Sunday, September 11, 2022

Kidnapped (1971)

You know the Robert Louis Stevenson tale: Scotland, shortly after the Battle of Culloden. Young David Balfour (Lawrence Douglas), after the death of both of his parents now without a family, introduces himself to his miserly uncle Ebenezer (Donald Pleasence), only to get sold into slavery by the sad old man unwilling to share a fortune that belongs by rights completely to David. Before his way to the indentured farming life in the colonies can get on its way, David falls in with Alan Breck (Michael Caine), a Bonnie Prince Charlie loyalist (the film never really uses the term “Jacobite”) on the run.
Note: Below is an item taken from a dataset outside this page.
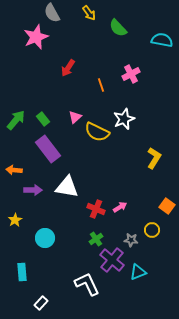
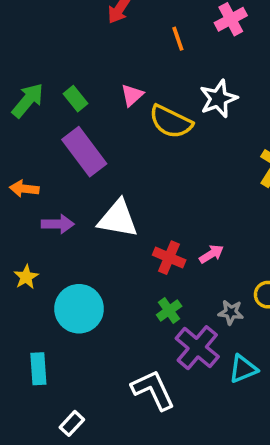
cyan circle: (45, 238) -> (79, 309), size x1.4

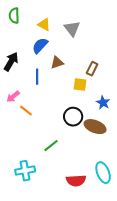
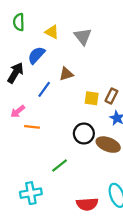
blue semicircle: (40, 46) -> (36, 55), moved
brown rectangle: (92, 69) -> (111, 96), moved
blue line: (37, 77) -> (44, 89), turned 35
orange line: (26, 111) -> (32, 127), turned -32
Apart from a bit of a murderous disposition and the inability to understand his cause as lost, Alan’s a stand-up guy. He also really needs to get out of Scotland and get to France, where he plans on regrouping with whoever still wants another round of getting smashed by the English. Obviously, complications lie on the way for both men. The younger one will find true love in the form of Alan’s cousin Catriona Stewart (Vivian Heilbron), while the older man will find his conscience.

There’s quite a bit to like about Delbert Mann’s combined adaptation of Stevenson’s “Kidnapped” and its sequel “David Balfour/Catriona”. For one, the landscape photography is often genuinely striking. It not just looks pretty, it actually manages to add to the emotional weight of quite a few scenes in a pleasantly subtle manner. Also rather a joy is the bunch of great actors and character actors on screen, from Donald Pleasence to Gordon Jackson to Freddie Jones to Trevor Howard; most of them make a muddle of their Scottish accents, obviously, but that’s part of the fun of traditional adventure movies like this one. Speaking of accents, Michael Caine barely bothers with one, which seems to be the right decision, since his handful of pathos-filled speeches about bonnie Scotland are already melodramatic enough, and would become absurd with too much bad accent work. Of course, Caine’s most convincing here when he is either brutal or companionable – the big speeches do tend to be a bit too much, in part because Jack Pulman’s script can’t quite hit the right tone for them, so that they sound pompous rather than dramatic and moving.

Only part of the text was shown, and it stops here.